Minimal Visual Differences
The differences between fast and exact contrast in this sample image are very small and barely perceptible to the human eye. For brighter or darker images, the differences might be more noticeable, but the impact on model training is minimal.
Contrast Formula: Comparison to Other Libraries¶
| Library | Formula | Type | Speed |
|---|---|---|---|
| NVIDIA DALI | (x - 0.5) * f + 0.5 |
Linear (centered) | Fastest ✅ |
| Triton-Augment (fast) | (x - 0.5) * f + 0.5 |
Linear (centered) | Fastest ✅ |
| OpenCV | alpha * x + beta |
Linear | Fast |
| Torchvision | x * f + mean * (1-f) |
Linear (mean) | Slower |
| Scikit-image | 1/(1+exp(-gain*(x-cut))) |
Sigmoid (S-curve) | Slowest |
Why This Formula?¶
✅ Production-proven: Same as NVIDIA DALI
✅ Fast & fusible: No mean computation required
If you need exact torchvision reproduction, use F.adjust_contrast() instead of fast mode. See the following ways to produce exact torchvision results.
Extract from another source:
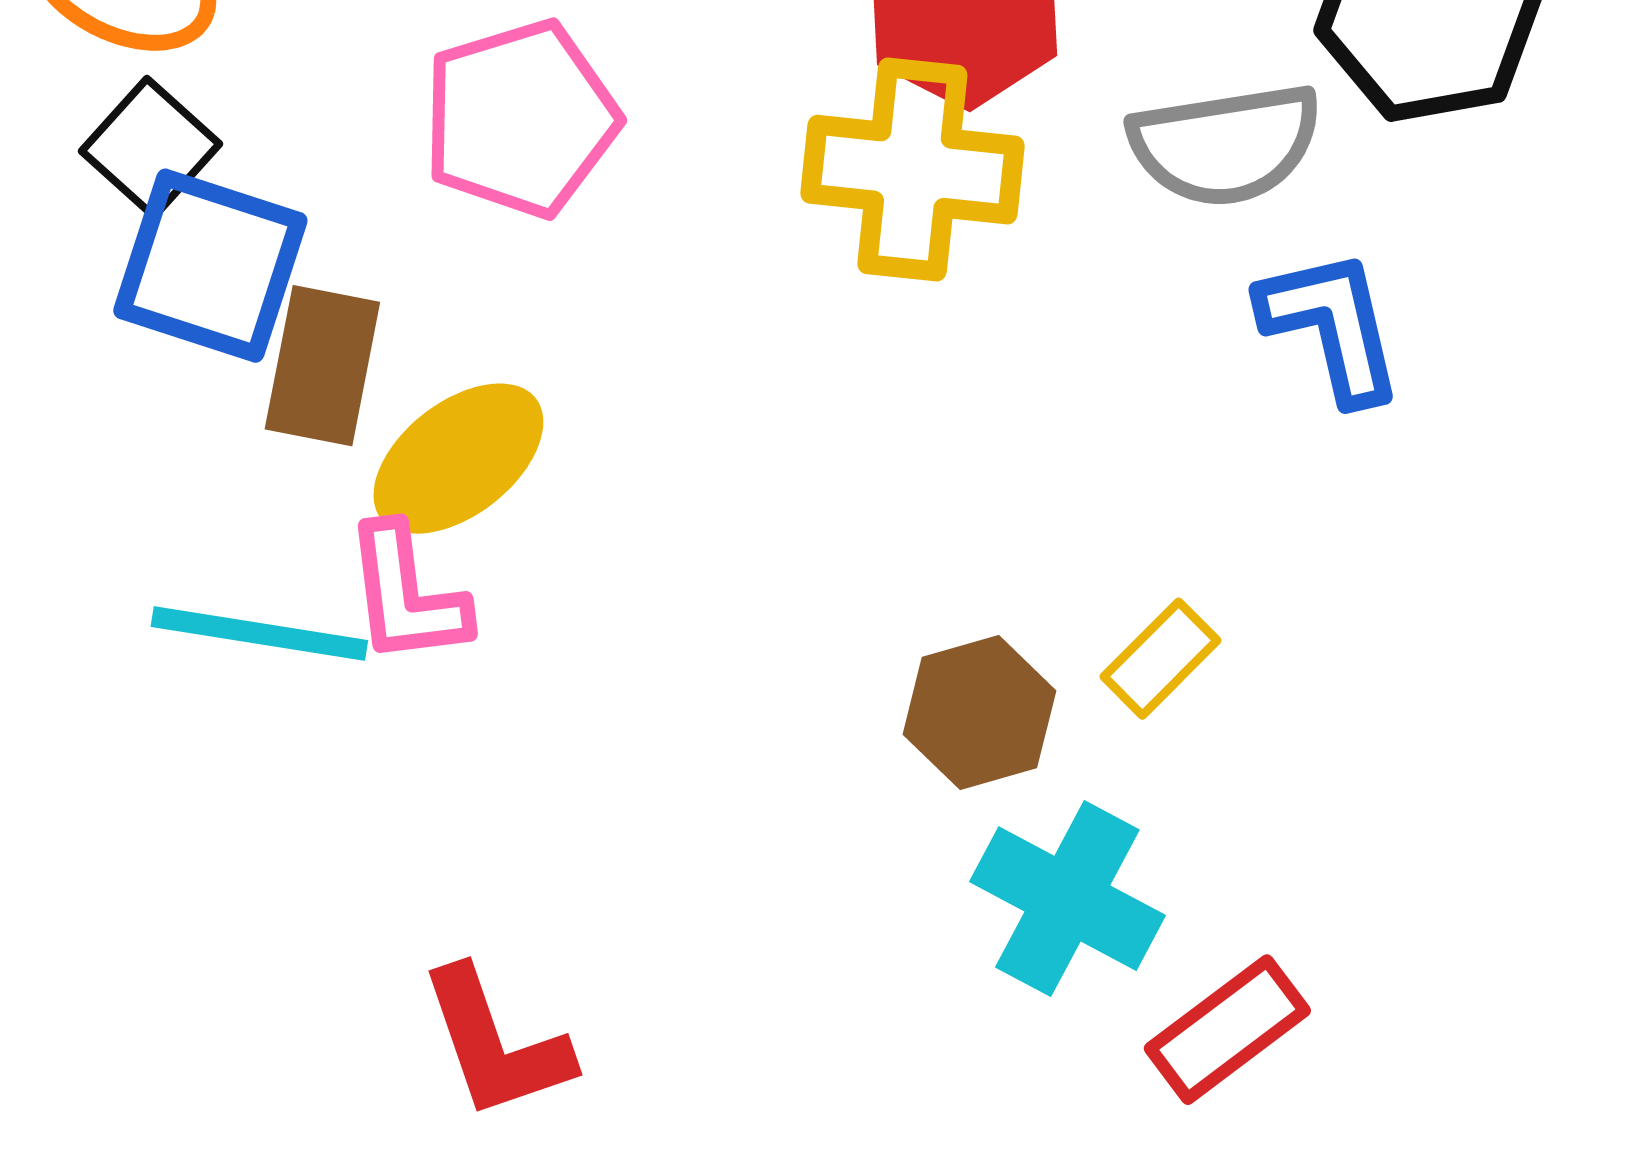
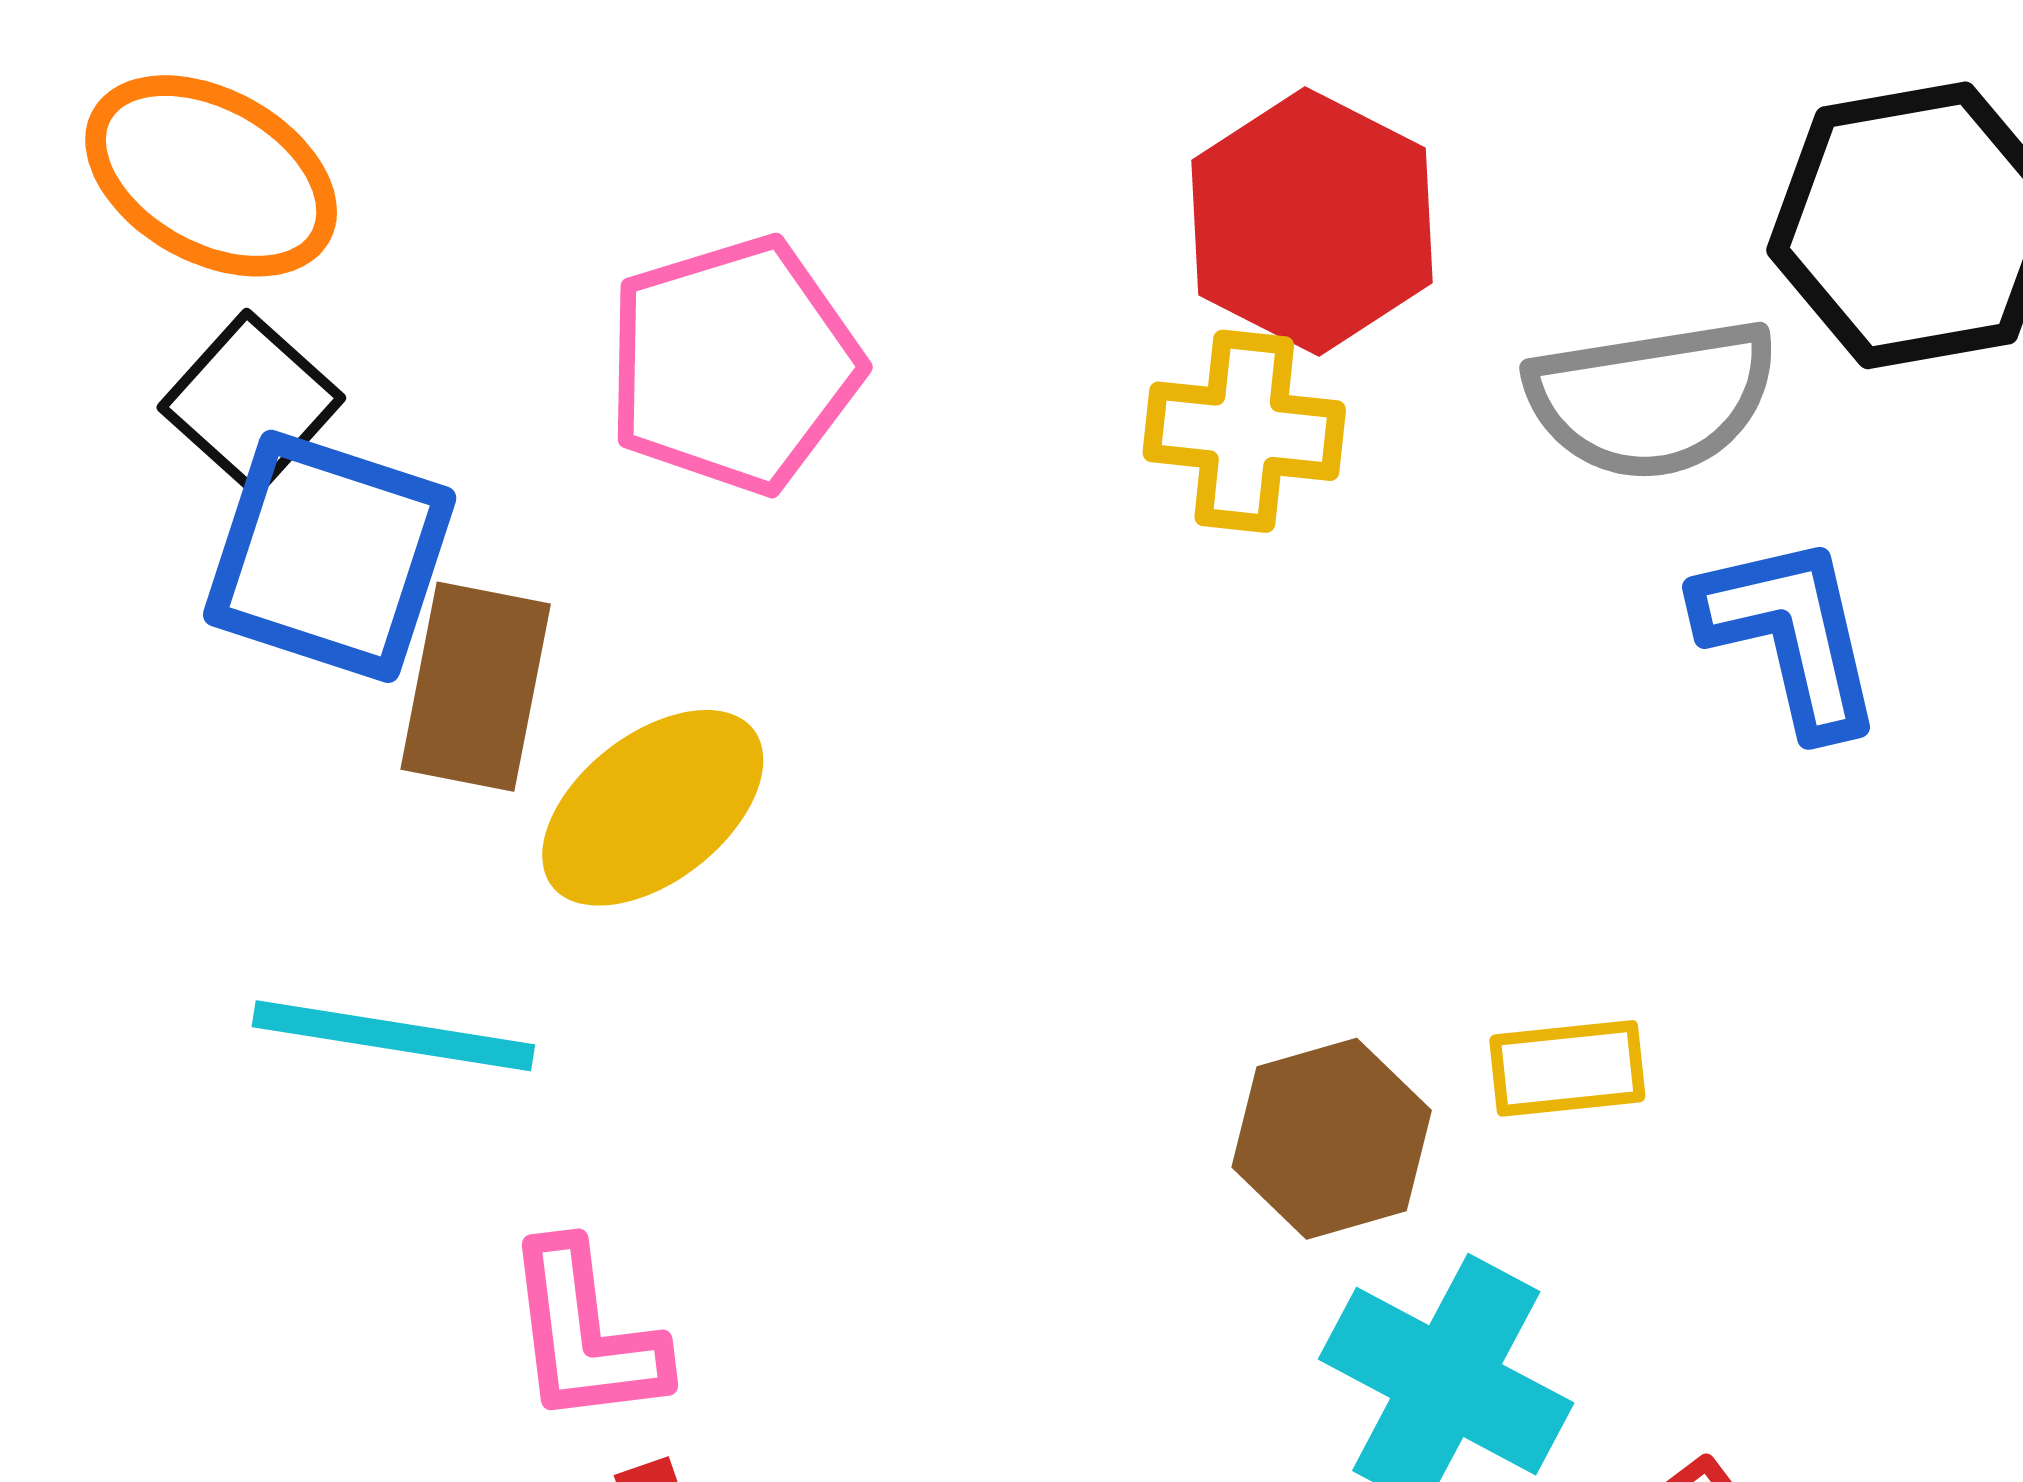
yellow cross: (912, 170) -> (1244, 431), size x0.7
pink L-shape: (406, 595) -> (585, 1334), moved
yellow rectangle: (1160, 659) -> (1567, 1068), turned 39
Three Equivalent Ways (Torchvision-Exact)¶
All three approaches below produce pixel-perfect identical results:
1. Torchvision¶
import torchvision.transforms.v2.functional as tvF
img = torch.rand(1, 3, 224, 224, device='cuda')
result = tvF.adjust_brightness(img, 1.2)
result = tvF.adjust_contrast(result, 1.1)
result = tvF.adjust_saturation(result, 0.9)
result = tvF.normalize(result, mean=[0.485, 0.456, 0.406], std=[0.229, 0.224, 0.225])
⏱️ Speed: Baseline
2. Triton Individual Functions (Exact)¶
import triton_augment.functional as F
img = torch.rand(1, 3, 224, 224, device='cuda')
result = F.adjust_brightness(img, 1.2)
result = F.adjust_contrast(result, 1.1) # Torchvision-exact
result = F.adjust_saturation(result, 0.9)
result = F.normalize(result,
mean=(0.485, 0.456, 0.406),
std=(0.229, 0.224, 0.225))
⏱️ Speed: Faster (optimized Triton kernels) ⚡
3. Triton Contrast + Fused (Exact + Fast)¶
import triton_augment.functional as F
img = torch.rand(1, 3, 224, 224, device='cuda')
# Apply exact contrast first
result = F.adjust_brightness(img, 1.2)
result = F.adjust_contrast(result, 1.1) # Torchvision-exact
# Then fuse remaining ops (no contrast)
result = F.fused_augment(
result,
brightness_factor=1.0, # Identity (already applied)
contrast_factor=1.0, # Identity (already applied)
saturation_factor=0.9,
mean=(0.485, 0.456, 0.406),
std=(0.229, 0.224, 0.225)
)
⏱️ Speed: Fast (3 kernel launches) ⚡⚡
For Maximum Speed (Not Exact)¶
If you don't need exact torchvision reproduction:
import triton_augment.functional as F
# Single fused kernel - fastest!
result = F.fused_augment(
img,
brightness_factor=1.2,
contrast_factor=1.1, # Fast contrast (different from torchvision)
saturation_factor=0.9,
mean=(0.485, 0.456, 0.406),
std=(0.229, 0.224, 0.225)
)
⏱️ Speed: Fastest (single fused kernel) 🚀